= Task item =
Work out how many lines of the listing below mention the word "scrambled", and give only that figure.

===== Input for this task

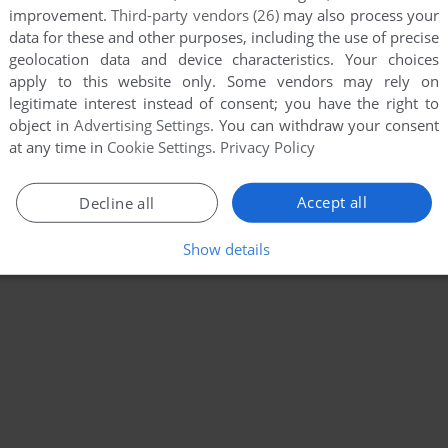
improvement.
Third-party vendors (26)
may also process your
data for these and other purposes, including the use of precise
geolocation data and device characteristics. Your choices
apply to this website only. Some vendors may rely on
legitimate interest instead of consent; you have the right to
object in
Advertising Settings
. You can withdraw your consent
at any time in
Cookie Settings
.
Privacy Policy
Accept all
Decline all
Show details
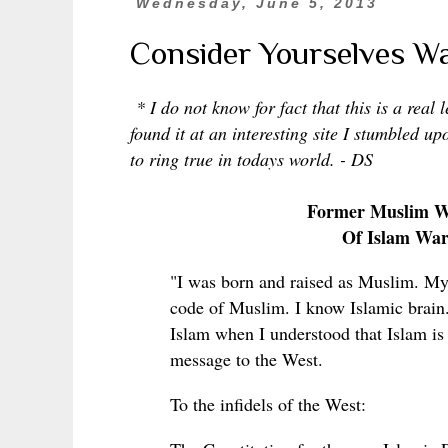
Wednesday, June 5, 2013
Consider Yourselves W
* I do not know for fact that this is a real 
found it at an interesting site I stumbled u
to ring true in todays world. - DS
Former Muslim Wh
Of Islam War
"I was born and raised as Muslim. My 
code of Muslim. I know Islamic brain. 
Islam when I understood that Islam is 
message to the West.
To the infidels of the West:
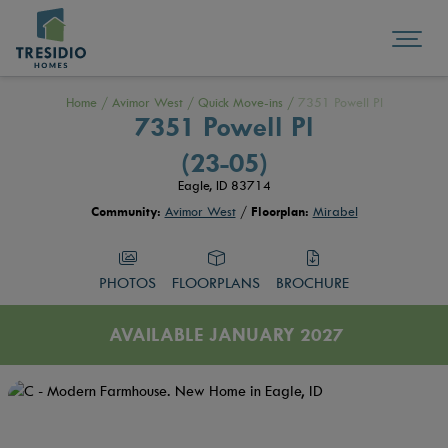
Home
/
Avimor West
/
Quick Move-ins
/
7351 Powell Pl
7351 Powell Pl
(23-05)
Eagle, ID 83714
Community:
Avimor West
/
Floorplan:
Mirabel
PHOTOS
FLOORPLANS
BROCHURE
AVAILABLE JANUARY 2027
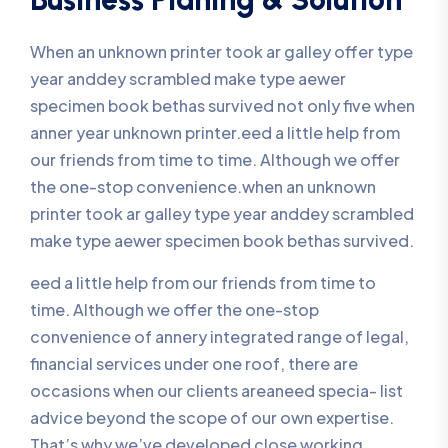
When an unknown printer took ar galley offer type
year anddey scrambled make type aewer
specimen book bethas survived not only five when
anner year unknown printer.eed a little help from
our friends from time to time. Although we offer
the one-stop convenience.when an unknown
printer took ar galley type year anddey scrambled
make type aewer specimen book bethas survived.
eed a little help from our friends from time to
time. Although we offer the one-stop
convenience of annery integrated range of legal,
financial services under one roof, there are
occasions when our clients areaneed specia- list
advice beyond the scope of our own expertise.
That’s why we’ve developed close working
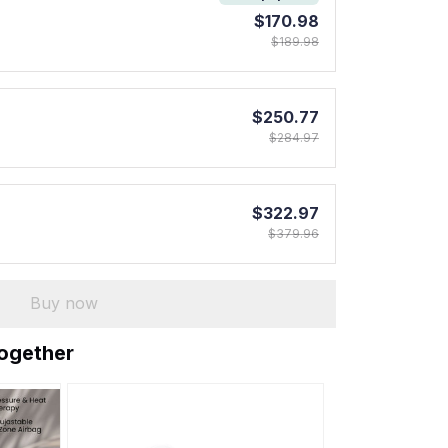
$170.98
$189.98
$250.77
$284.97
$322.97
$379.96
Buy now
together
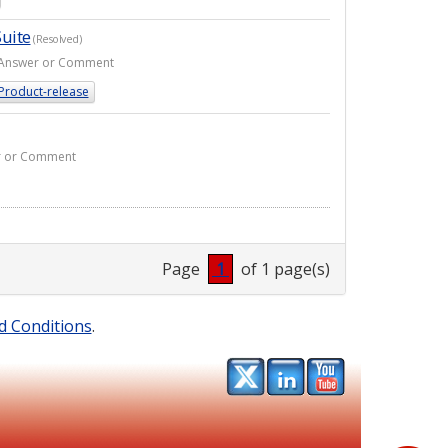
uite
(Resolved)
 1 Answer or Comment
Product-release
er or Comment
Page
1
of 1 page(s)
d Conditions
.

==========

= Written solution =
2